The function to include Detector objects in an Experiment

Parameters

*argv (Detector() or more Detector() objects) – Detector() objects to be included in the Experiment

Examples

>>> F5=Detector('F5')
>>> F15=Detector('F15')
>>> experiment=Experiment()
>>> experiment.detectors
>>> experiment.set_detectors(F5,F15)
>>> experiment.detectors
{'F5': Detector(detID=F5), 'F15': Detector(detID=F15)}
Raises
  • TypeError – if the parameter is not Detector()

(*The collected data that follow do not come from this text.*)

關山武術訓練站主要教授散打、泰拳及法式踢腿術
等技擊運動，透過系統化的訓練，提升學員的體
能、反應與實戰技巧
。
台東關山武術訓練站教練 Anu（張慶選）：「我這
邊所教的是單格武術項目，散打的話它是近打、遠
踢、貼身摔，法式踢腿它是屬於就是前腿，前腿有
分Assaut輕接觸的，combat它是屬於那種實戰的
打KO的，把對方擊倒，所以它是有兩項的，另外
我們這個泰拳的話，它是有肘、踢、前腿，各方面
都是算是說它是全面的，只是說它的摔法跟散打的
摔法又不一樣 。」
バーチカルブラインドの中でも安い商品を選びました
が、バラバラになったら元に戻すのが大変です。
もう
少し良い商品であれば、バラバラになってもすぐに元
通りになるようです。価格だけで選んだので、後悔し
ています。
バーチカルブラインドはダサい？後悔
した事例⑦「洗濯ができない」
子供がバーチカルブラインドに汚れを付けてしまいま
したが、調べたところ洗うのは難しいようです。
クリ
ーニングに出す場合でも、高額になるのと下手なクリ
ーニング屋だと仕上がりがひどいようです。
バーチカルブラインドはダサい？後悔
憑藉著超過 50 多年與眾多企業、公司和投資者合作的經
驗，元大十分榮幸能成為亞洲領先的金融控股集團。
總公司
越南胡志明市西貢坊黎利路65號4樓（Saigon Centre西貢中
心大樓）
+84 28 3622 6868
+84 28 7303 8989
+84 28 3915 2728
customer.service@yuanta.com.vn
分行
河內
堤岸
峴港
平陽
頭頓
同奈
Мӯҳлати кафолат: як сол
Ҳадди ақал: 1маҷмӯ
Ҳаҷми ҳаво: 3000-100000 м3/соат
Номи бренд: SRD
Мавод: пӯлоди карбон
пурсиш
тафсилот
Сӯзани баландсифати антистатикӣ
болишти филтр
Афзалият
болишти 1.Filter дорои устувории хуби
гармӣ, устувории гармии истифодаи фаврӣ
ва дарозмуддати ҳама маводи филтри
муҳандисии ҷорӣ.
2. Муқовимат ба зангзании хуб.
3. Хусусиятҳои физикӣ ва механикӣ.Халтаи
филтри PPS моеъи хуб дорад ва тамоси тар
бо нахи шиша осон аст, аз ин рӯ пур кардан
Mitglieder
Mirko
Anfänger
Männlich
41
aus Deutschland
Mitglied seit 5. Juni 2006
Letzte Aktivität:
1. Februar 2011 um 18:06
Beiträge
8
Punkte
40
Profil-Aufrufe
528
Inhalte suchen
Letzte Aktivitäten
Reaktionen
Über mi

  • ValueError – if the Detector is already included

set_elines(elines=None)

The function to set energy lines at which the geometric efficiency is calculated

Parameters

elines (list of str) – Energy lines (in MeV) at which the geometric efficiency is calculated.

Note

values of elines are strings, because they will be keys of mu

set_materials(*argv)

The function to include Material objects in an Experiment

Parameters

*argv (Material() or more Material() objects) – Material() objects to be included in the Experiment

Examples

>>> uox=Material('1')
>>> zr=Material('2')
>>> experiment=Experiment()
>>> experiment.materials
>>> experiment.set_materials(uox,zr)
>>> experiment.materials
{'1': Material(matID=1), '2': Material(matID=2)}
Raises
  • TypeError – if the parameter is not Material()

  • ValueError – if the Material is already included

set_output(output='output.dat')

The function to set the output file for printing the geometric efficiency

Parameters

output (str) – filename and path where to print the geometric efficiency.

set_random(randomNum=1)

The function to set number of random source locations per pin.

Parameters

randomNum (int) – number of random source locations in each pin.